New York attorney general Eric Schneiderman, FCC commissioner Jessica Rosenworcel, and 28 senators want the FCC to delay its upcoming net neutrality vote, giving investigators more time to look into a spate of fake public comments submitted under real peoples’ names. They also called on the FCC to seriously investigate the source of the comments, and to cooperate with state- or federal-level probes.
The FCC is set to repeal net neutrality in a vote on December 14th, but its comment period — which is meant to give the public a voice in the process — has been beset with problems. Among other things, Schneiderman cited a Broadband for America-funded study that found nearly 8 million comments had been submitted using temporary or disposable email addresses, and nearly 10 million comments involved duplicate email and home addresses.
Schneiderman alleged that over 1 million total Americans have had their identities used to submit fake comments, and at least 50,000 New Yorkers have — including his own office’s assistant press secretary, Rachel Shippee. His office recently posted a page where visitors can flag fake comments, and he said it’s gotten around 3,000 responses from around the country so far. (His investigation, centered on identity theft allegations, will be limited to New York.)
The Verge and other outlets have previously reported on the spam comments, but the parties behind them remain unknown. Schneiderman suggested that the incident was particularly important “in an era when foreign governments, and those seeking an unfair advantage here at home, have tried to undermine our democratic institutions.” Rosenworcel also referenced “nearly half a million” comments sent by Russian email addresses. But Schneiderman said that “unless we get the information from the FCC, it's anecdotal evidence.”
For now, Schneiderman called the FCC’s entire comment process “deeply corrupted,” and asked federal investigators to look into the incident alongside his own probe. His concern was echoed by Rosenworcel, who also brought up other issues with the process, like an alleged denial of service attack that crashed the system, and 50,000 comments that were submitted but are apparently missing from the public record. “When you add all that up, what you have is a record that's hard to trust,” she said. “It is incumbent on the FCC and all of my colleagues to stand back, figure out what's happening with this record before us, and get to the bottom of these stolen identities.”
A group of senators, led by Maggie Hassan (D-NH), said the same thing in a letter sent to FCC chairman Ajit Pai. “We are requesting that you delay your planned vote on this item until you can conduct a thorough review of the state of the record and provide Congress with greater assurance of its accuracy and completeness,” they wrote.

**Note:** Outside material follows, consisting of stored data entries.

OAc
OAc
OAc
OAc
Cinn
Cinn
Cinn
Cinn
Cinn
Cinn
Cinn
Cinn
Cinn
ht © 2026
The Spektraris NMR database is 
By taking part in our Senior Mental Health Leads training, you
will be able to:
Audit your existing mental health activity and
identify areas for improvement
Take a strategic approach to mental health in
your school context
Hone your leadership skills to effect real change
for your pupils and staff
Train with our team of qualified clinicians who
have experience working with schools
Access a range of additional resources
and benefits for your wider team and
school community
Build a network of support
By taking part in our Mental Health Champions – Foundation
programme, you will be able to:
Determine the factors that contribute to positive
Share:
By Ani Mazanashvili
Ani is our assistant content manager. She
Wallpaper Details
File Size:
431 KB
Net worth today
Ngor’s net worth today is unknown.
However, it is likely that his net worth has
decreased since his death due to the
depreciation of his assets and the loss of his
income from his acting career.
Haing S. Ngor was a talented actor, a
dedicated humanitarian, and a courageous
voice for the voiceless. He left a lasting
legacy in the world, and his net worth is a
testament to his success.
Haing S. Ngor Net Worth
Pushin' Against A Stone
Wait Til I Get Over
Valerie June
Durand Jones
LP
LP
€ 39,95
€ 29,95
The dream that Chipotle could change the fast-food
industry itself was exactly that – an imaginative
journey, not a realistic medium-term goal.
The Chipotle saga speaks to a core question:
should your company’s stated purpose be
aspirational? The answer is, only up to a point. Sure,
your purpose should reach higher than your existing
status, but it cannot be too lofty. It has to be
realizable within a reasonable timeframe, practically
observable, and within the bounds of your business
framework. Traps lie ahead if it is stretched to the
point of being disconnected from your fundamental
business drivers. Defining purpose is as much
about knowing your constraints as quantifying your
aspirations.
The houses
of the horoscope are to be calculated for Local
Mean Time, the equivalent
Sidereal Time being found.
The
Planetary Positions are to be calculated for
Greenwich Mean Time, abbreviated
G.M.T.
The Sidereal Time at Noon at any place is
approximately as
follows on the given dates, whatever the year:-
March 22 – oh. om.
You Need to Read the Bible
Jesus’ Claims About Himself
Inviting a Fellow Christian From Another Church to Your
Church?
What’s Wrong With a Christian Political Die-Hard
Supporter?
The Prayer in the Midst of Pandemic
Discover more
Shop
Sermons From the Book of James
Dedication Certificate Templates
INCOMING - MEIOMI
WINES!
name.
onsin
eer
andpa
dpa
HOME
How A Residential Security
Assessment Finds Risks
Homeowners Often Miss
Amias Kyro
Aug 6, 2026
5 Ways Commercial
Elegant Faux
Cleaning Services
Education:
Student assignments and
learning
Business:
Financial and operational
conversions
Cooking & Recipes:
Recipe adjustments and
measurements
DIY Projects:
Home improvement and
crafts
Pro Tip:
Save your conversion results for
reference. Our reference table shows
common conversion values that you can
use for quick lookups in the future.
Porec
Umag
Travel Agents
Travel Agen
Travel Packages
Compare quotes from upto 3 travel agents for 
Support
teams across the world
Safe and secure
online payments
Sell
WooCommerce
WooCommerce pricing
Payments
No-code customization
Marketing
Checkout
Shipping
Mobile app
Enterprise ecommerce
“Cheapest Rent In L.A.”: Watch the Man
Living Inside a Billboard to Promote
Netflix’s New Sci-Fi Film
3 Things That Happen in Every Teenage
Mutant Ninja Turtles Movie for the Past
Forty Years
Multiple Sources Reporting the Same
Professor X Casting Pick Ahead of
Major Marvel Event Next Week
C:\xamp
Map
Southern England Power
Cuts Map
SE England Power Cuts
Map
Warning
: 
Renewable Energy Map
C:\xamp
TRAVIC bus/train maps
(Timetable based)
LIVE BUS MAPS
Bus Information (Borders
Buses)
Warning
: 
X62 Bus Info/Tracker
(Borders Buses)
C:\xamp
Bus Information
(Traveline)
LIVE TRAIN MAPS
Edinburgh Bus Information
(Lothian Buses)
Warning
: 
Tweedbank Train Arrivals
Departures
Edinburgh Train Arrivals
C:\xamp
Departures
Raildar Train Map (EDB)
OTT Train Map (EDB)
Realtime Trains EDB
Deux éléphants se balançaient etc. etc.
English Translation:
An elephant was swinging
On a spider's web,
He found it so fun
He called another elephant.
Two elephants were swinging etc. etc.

Schneiderman accused the FCC of “stonewalling” on the investigation, although he said that the FCC inspector general had recently offered to help. An FCC spokesperson previously dismissed the complaints as “nothing more than a transparent attempt by a partisan supporter of the Obama Administration's heavy-handed internet regulations to gain publicity for himself.” The agency did not immediately reply to an email requesting comment.